В офисе Данка нервно крошит сигарету, впиваясь в нее ногтями.
– Ты чего? – спрашиваем мы с Анечкой в один голос: она идет за мной, тоже вернулась со съемки.
– Девчонки, у них сегодня обострение.
– У кого?
– У психов, у кого еще? Шапоклячку видели?

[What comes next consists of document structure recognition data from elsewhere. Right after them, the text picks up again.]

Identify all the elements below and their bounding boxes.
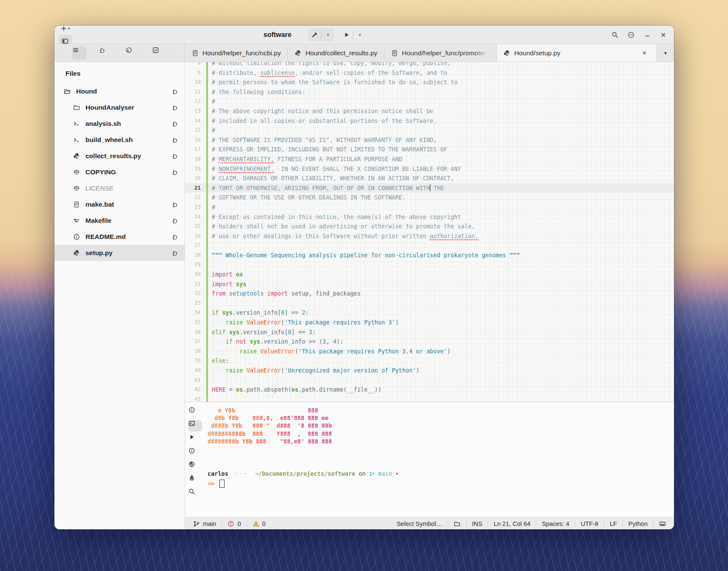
space-dot: ·	[440, 252, 444, 259]
new-page-button[interactable]: ▾	[59, 26, 72, 35]
pipeline-tab[interactable]	[125, 47, 140, 60]
space-dot: ·	[267, 79, 270, 85]
bottom-panel-toggle[interactable]	[448, 518, 466, 529]
space-dot: ·	[281, 185, 284, 191]
space-dot: ·	[215, 233, 219, 239]
code-segment: ,·	[326, 338, 333, 345]
file-tree-item[interactable]: Hound	[54, 83, 185, 99]
cursor-position[interactable]: Ln 21, Col 64	[488, 518, 536, 529]
editor-tab[interactable]: Hound/setup.py	[497, 44, 657, 62]
file-tree-item[interactable]: make.bat	[54, 196, 185, 213]
status-label: main	[203, 520, 216, 527]
branch-indicator[interactable]: main	[188, 518, 222, 529]
panel-logs-info[interactable]	[188, 447, 202, 459]
todo-tab[interactable]	[152, 47, 167, 60]
space-dot: ·	[257, 194, 260, 201]
code-segment: .path.abspath(	[243, 386, 291, 393]
build-button[interactable]	[308, 28, 321, 41]
space-dot: ·	[340, 79, 343, 85]
space-dot: ·	[295, 79, 298, 85]
file-tree-item[interactable]: collect_results.py	[54, 148, 185, 164]
app-menu-button[interactable]	[625, 28, 637, 41]
prompt-segment: carlos	[208, 470, 228, 477]
code-text: #·included·in·all·copies·or·substantial·…	[208, 116, 437, 126]
file-name: collect_results.py	[85, 152, 141, 160]
terminal[interactable]: e Y8b 888 d8b Y8b 888,8, e88'888 888 ee …	[205, 402, 674, 517]
file-tree-item[interactable]: LICENSE	[54, 180, 185, 196]
panel-search[interactable]	[188, 488, 202, 500]
omnibar[interactable]: software	[255, 31, 298, 39]
run-options-button[interactable]: ▾	[353, 28, 366, 41]
editor-tab[interactable]: Hound/helper_func/ncbi.py	[185, 44, 288, 62]
minimize-button[interactable]	[641, 28, 654, 41]
insert-mode[interactable]: INS	[466, 518, 488, 529]
file-tree-item[interactable]: setup.py	[54, 245, 185, 261]
code-text: #·The·above·copyright·notice·and·this·pe…	[208, 106, 433, 116]
select-symbol[interactable]: Select Symbol…	[391, 518, 448, 529]
python-icon	[503, 50, 510, 57]
editor-tab[interactable]: Hound/collect_results.py	[288, 44, 384, 62]
space-dot: ·	[419, 79, 423, 85]
line-number: 27	[185, 241, 206, 250]
file-tree-item[interactable]: COPYING	[54, 164, 185, 180]
prompt-segment: ···	[235, 470, 248, 477]
space-dot: ·	[260, 233, 264, 239]
close-button[interactable]	[657, 28, 670, 41]
code-text: #	[208, 202, 215, 212]
file-tree-item[interactable]: HoundAnalyser	[54, 99, 185, 116]
code-segment: else	[212, 357, 226, 364]
build-options-button[interactable]: ▾	[321, 28, 334, 41]
space-dot: ·	[291, 233, 295, 239]
panel-left-icon	[62, 38, 68, 45]
panel-run-output[interactable]	[188, 434, 202, 445]
space-dot: ·	[284, 194, 288, 201]
files-header[interactable]: Files	[54, 66, 185, 83]
keyboard-panel-toggle[interactable]	[654, 518, 671, 529]
file-name: setup.py	[85, 249, 113, 257]
build-targets-tab[interactable]	[99, 47, 114, 60]
space-dot: ·	[371, 194, 374, 201]
file-tree-item[interactable]: README.md	[54, 229, 185, 245]
code-text: #·permit·persons·to·whom·the·Software·is…	[208, 77, 458, 87]
space-dot: ·	[215, 79, 219, 85]
editor-tab[interactable]: Hound/helper_func/promoter_	[384, 44, 497, 62]
code-segment: raise·	[226, 319, 247, 326]
code-line: 39else:	[185, 356, 674, 366]
file-tree-item[interactable]: build_wheel.sh	[54, 132, 185, 148]
code-line: 17#·EXPRESS·OR·IMPLIED,·INCLUDING·BUT·NO…	[185, 145, 674, 154]
code-segment: #·CLAIM,·DAMAGES·OR·OTHER·LIABILITY,·WHE…	[212, 175, 454, 182]
line-number: 10	[185, 77, 206, 87]
code-segment: ]·==·	[284, 309, 302, 316]
builder-window: ▾ software ▾ ▾ Hound/helper_func/ncbi.py…	[54, 26, 674, 529]
line-number: 39	[185, 356, 206, 366]
tab-overflow-button[interactable]: ▾	[657, 44, 674, 62]
editor-tabs: Hound/helper_func/ncbi.pyHound/collect_r…	[185, 44, 657, 62]
warning-count[interactable]: 0	[247, 518, 271, 529]
project-tree-tab[interactable]	[72, 47, 87, 60]
run-button[interactable]	[340, 28, 353, 41]
file-tree-item[interactable]: analysis.sh	[54, 116, 185, 132]
tab-close-button[interactable]	[639, 48, 650, 59]
code-line: 20#·CLAIM,·DAMAGES·OR·OTHER·LIABILITY,·W…	[185, 173, 674, 183]
code-editor[interactable]: 8#·without·limitation·the·rights·to·use,…	[185, 62, 674, 402]
space-dot: ·	[419, 62, 423, 66]
file-tree-item[interactable]: Makefile	[54, 213, 185, 229]
panel-tests[interactable]	[188, 474, 202, 486]
language-mode[interactable]: Python	[623, 518, 653, 529]
indent-setting[interactable]: Spaces: 4	[536, 518, 575, 529]
space-dot: ·	[233, 271, 236, 278]
space-dot: ·	[270, 194, 274, 201]
encoding[interactable]: UTF-8	[575, 518, 604, 529]
prompt-segment: •	[395, 470, 399, 477]
search-button[interactable]	[609, 28, 621, 41]
line-number: 35	[185, 318, 206, 327]
panel-web[interactable]	[188, 461, 202, 472]
code-segment: ··IN·NO·EVENT·SHALL·THE·X·CONSORTIUM·BE·…	[274, 165, 461, 172]
space-dot: ·	[233, 348, 236, 355]
error-count[interactable]: 0	[222, 518, 246, 529]
line-ending[interactable]: LF	[604, 518, 623, 529]
panel-build-info[interactable]	[188, 406, 202, 418]
space-dot: ·	[323, 69, 326, 76]
panel-terminal[interactable]	[188, 420, 202, 432]
titlebar-right-buttons	[609, 28, 670, 41]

– Да, – Данка называет Зинаиду Петровну Шапоклячкой, а я – нет. Мне противно оскорблять жалких людей.
– "Что же?! Как же?! Что теперь?! Что же будет?!" – Данка передразнивает старуху, руки взлетают в воздух, табак из раскрошенной сигареты сыпется на стол. Она осторожно проводит по столу ладонью, собирает крошки, выбрасывает их в ведро. Артистка. Делает вид, что волнуется.
– Потом позвонила Ларисик. Сказала, что смотрит новости, Эдика нет. Что лежала в больнице и беспокоится.
– А ты что? – спрашивает Анечка. Ларисика жалко, хотя она всем надоела звонками и эсэмэсками, каждую из которых Эдик нам гневно зачитывал, и тем, что дежурит иногда перед входом.
– Я? – Данка гневно встряхивает грудью. – Я рассказала.
– И что?
– А что? Ничего. Повесила трубку.
Мы с Анечкой замираем.
– А вдруг она… теперь… – Анечка боится даже предположить.
– Ничего с ней не будет! – Данка машет рукой. – Переживет. А что я могла сделать? А?